Метель закручивает темноту тугими вихрями, треплет деревья и дорожные знаки, размывает робкие огни фонарей.
Акааши жалеет о том, как ещё вчера, возвращаясь домой, просил у неба зимы: хоть горсточку снега, чтобы прикрыть унылую грязь города; хоть тончайший слой инея, чтобы тюлем лёг на немытые окна. Он просто хотел почувствовать себя героем зимних рассказов Диккенса, хотел прикоснуться к чуду, которое растает на тёплых пальцах. Он хотел мягкой полярной сказки, пахнущей корицей и хвоей.

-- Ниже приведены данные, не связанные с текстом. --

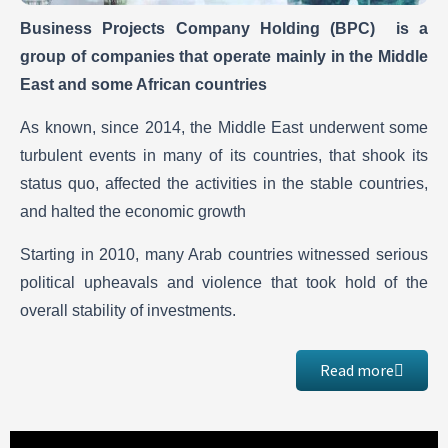
Business Projects Company Holding (BPC) is a
group of companies that operate mainly in the Middle
East and some African countries
As known, since 2014, the Middle East underwent some
turbulent events in many of its countries, that shook its
status quo, affected the activities in the stable countries,
and halted the economic growth
Starting in 2010, many Arab countries witnessed serious
political upheavals and violence that took hold of the
overall stability of investments.
Read more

Кажется, небо его услышало.
Кажется, небо его ненавидит.
Кейджи греет пальцы дыханием, заставляя очки запотеть, и, неловко переставляя ноги по скользкому полу, бредёт в ванную: у него есть полчаса, чтобы отогреться под душем, а потом ему придётся отправиться на улицу, как на фронт. Сражаться с метелью. Умереть молодым.
Покидая выстуженную за ночь квартиру, он мечтает только об одном: о дышащей ароматным жаром кружке пряничного кофе. В трёх кварталах от его дома есть кофейня, где делают такой. Топлёное молоко с мёдом, имбирь, кардамон, корица, гвоздика, мускатный орех и щепотка ванили. Во всей Японии нет кофе вкуснее, и Кейджи каждое утро обещает себе встать пораньше, чтобы забежать за ним перед работой, и каждое утро малодушно меняет мечту на пятнадцать минут сна.
Может, он просто боится, что однажды, встав пораньше и отправившись в священный поход за кофе, не сможет пройти мимо одинокой станции. Сядет в поезд в 7:28 и наконец узнает, куда он идёт. Куда он так спешит каждое утро, зачем будит его войной и дрожью. Что, чёрт возьми, такого хорошего там, на конечной станции, что он снова и снова мчит туда в такую рань.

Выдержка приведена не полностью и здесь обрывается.